La chaîne de magasins de chaussures André a été placée en redressement judiciaire le 31 mars dernier. Boris Saragaglia, PDG du groupe Spartoo qui a racheté la chaîne en janvier 2018 revient sur la situation et la question primordiale des loyers.

Décideurs. Dans quelle situation se trouve le groupe et André en particulier ?

Boris Saragaglia. Pendant cette période de confinement, les trois quarts des 1 000 employés du groupe Spartoo ont été placés en chômage partiel. Sur 2019, nous avons réalisé notre meilleure année, avec 8 millions d’euros de cash-flow opérationnel pour un chiffre d’affaires global de 250 millions d’euros. Heureusement, car c’est comme ça que nous finançons André.

Mais avec le confinement, ce n’était plus tenable. La filiale a réalisé un chiffre d’affaires de 100 millions d’euros pour environ 10 millions de perte l’année passée. Le plus gros créancier est Spartoo, et de loin, avec 13 millions d’euros. Tous les outils à notre disposition ont été utilisés : les prêts garantis par l’État, le décalage des échéances de remboursement de 6 mois. Nous remercions grandement la mise en place de ces mesures ainsi que nos banques.

Quelle était la stratégie concernant André ?

Nous avons beaucoup travaillé, changé toute l’équipe, baissé le prix de revient de 7 %, transformé l’ensemble des magasins en points relais, rénové dix magasins. Les secteurs de l’enfant et du sport ont été redéveloppés. Enfin, toute la gestion du temps de travail de Spartoo a été intégrée. Depuis septembre, nous étions en croissance.

Comment voyez-vous les prochains mois ?

Nous constatons un vrai sujet chez André : celui des bailleurs. Il n’est pas acceptable que, dans ce contexte, les bailleurs institutionnels ne participent pas à l’effort collectif. Au lieu de cela, ils envoient des courriers pour demander à être payés à des sociétés en procédure collective.
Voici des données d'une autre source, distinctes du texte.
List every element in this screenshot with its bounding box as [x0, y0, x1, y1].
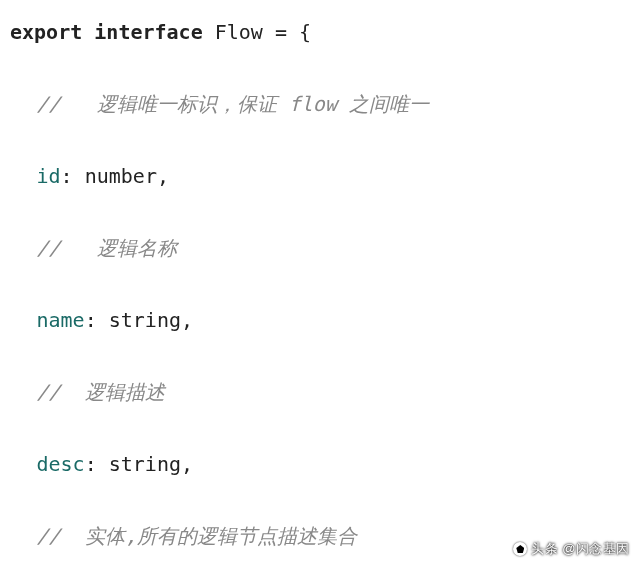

"Il n’est pas acceptable que les bailleurs institutionnels ne participent pas à l’effort collectif"

Je pense qu’il faut passer par un décret pour que ces sociétés en procédure collective n’aient pas à payer les bailleurs institutionnels. Pas de service, pas de paiement, c’est aussi simple que cela.

En outre, je pense qu’il faut imposer une limite maximale de pression des loyers sur le chiffre d’affaires en sortie de crise. Je souhaite que les loyers n’excèdent pas 20 % du chiffre d’affaires. L’activité ne va pas redémarrer vite, on ne peut pas accepter de privilégier les rentiers dans les moments difficiles.

"Je souhaite que les loyers n’excèdent pas 20 % du chiffre d’affaires"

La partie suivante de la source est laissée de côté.